__AIM OF THE TASK__. Transcribe each entry exactly as it appears, leaving out any picture it holds.

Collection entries
----------

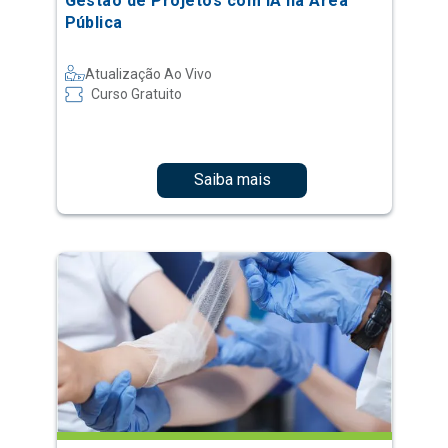
Gestão de Projetos com IA na Área
Pública
Atualização Ao Vivo
Curso Gratuito
Saiba mais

----------

__SOLUTION TO THE EXERCISE__.
Gestão de Projetos com IA na Área
Pública
Atualização Ao Vivo
Curso Gratuito
Saiba mais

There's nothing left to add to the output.